The rig will be used by scientists at the National Nuclear Laboratory to collect data that will inform future nuclear reactor design and help to deliver a more robust talent pipeline to support the UK nuclear industry.
Jacob Graham, project engineer, said: “It’s been an honour for our team to play such an instrumental role in this project and to know that our construction methodologies, processes and insights can help to drive innovation in the sector.
“This project has also given us an important opportunity to invest further in our in-house skills and supply chain relationships – both of which will be necessary to help the UK nuclear industry thrive in the future.”
Design of the rig began in November 2019 with the build taking place between September 2020 and February 2021. The rig was delivered to NNL’s host facility at Workington Rig Hall in March 2021.
As part of the design and build process, Cammell Laird worked closely with electrical subcontractor Seaking for the electrical aspect of the fabrication and 11i, a start-up from the wind energy industry which produced the rig’s network of sensors.

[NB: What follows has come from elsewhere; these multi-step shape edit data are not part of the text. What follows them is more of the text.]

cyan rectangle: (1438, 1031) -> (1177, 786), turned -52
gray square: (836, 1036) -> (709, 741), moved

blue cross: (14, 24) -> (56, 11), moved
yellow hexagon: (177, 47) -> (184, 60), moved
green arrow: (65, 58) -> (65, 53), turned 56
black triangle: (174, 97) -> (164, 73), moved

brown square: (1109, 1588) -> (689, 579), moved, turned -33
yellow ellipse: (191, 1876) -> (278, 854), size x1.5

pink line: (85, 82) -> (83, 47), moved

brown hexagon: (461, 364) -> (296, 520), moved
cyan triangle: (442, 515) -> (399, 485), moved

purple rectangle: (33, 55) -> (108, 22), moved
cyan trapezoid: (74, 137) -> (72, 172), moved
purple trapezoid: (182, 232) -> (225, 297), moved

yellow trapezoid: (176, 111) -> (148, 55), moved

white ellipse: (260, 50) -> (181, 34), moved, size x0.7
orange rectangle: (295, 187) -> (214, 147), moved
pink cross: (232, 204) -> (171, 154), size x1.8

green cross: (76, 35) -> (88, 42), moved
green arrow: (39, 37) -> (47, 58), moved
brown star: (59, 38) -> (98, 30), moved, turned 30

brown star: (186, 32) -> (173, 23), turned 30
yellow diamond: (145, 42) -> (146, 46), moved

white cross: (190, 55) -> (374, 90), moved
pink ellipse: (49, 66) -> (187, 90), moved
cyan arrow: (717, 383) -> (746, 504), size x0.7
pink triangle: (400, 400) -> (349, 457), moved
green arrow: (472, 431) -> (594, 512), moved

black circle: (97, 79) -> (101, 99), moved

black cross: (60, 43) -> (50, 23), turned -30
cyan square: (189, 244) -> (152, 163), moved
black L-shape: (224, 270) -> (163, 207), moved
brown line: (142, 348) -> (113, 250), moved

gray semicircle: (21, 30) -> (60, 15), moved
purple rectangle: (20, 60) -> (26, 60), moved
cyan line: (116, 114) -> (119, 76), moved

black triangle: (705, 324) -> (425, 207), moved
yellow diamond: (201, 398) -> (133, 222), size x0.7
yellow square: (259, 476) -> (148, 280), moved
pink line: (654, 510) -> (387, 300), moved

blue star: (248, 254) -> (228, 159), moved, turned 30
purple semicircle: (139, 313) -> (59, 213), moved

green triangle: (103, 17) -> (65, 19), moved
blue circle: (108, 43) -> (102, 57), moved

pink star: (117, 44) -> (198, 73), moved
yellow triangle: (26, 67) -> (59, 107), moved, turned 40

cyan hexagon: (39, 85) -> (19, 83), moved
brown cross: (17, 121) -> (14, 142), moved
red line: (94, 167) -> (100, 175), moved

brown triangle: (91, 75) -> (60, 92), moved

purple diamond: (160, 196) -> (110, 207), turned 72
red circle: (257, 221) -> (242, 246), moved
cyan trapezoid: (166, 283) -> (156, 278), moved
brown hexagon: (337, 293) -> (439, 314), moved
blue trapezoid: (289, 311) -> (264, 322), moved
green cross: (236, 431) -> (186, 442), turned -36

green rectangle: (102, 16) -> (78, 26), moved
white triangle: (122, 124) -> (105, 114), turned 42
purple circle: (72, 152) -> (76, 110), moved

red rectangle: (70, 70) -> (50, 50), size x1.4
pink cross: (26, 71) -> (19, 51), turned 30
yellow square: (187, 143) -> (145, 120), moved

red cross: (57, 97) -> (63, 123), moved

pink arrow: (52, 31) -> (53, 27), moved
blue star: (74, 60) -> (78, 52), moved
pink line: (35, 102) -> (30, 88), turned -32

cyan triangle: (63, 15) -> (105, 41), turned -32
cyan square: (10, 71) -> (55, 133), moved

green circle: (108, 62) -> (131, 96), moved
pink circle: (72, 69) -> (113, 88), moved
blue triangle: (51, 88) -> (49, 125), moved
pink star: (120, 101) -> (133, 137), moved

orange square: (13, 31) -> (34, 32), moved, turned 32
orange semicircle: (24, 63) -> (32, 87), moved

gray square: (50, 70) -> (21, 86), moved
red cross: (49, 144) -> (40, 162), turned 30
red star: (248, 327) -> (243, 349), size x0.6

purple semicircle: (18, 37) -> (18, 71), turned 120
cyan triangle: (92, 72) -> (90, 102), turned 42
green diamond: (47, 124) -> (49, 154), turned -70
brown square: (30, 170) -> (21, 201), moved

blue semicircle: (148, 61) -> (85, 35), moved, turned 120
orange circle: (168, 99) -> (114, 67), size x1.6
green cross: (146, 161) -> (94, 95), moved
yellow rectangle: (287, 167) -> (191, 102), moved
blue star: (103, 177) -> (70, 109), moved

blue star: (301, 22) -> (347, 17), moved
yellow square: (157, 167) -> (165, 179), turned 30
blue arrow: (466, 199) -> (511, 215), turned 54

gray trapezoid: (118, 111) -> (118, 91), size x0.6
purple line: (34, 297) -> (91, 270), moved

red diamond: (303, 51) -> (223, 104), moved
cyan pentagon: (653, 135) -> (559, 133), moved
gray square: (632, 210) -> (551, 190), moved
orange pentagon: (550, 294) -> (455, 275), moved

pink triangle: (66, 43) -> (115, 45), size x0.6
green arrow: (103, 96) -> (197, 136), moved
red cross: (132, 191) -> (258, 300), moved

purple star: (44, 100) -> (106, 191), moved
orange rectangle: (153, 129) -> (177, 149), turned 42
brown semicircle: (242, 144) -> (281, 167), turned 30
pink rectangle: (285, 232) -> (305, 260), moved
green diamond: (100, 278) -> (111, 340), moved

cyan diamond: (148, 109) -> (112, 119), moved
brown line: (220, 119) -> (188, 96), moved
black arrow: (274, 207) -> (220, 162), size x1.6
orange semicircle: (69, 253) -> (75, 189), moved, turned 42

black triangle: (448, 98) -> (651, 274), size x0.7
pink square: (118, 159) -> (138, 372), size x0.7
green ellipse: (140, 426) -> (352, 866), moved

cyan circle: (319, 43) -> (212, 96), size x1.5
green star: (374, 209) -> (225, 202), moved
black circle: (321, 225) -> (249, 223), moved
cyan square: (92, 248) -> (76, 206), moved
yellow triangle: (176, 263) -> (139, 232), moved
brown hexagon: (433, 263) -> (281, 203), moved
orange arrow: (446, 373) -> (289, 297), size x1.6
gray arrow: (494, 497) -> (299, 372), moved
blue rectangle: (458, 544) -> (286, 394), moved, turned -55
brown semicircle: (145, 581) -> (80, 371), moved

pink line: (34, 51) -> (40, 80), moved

Students from the University of Liverpool were also involved in the project and found an ingenious way to avoid COVID-induced delays to the rig’s Hazard and Operability Analysis (HAZOP) testing, by creating virtual 3D models to simulate the process in the real world.
Now, the Cammell Laird team has started work on the final part of the project which requires the design of a sodium test rig.
This project was funded as part of the Advanced Manufacturing and Materials (AMM) Programme under the BEIS £505m Energy Innovation Programme.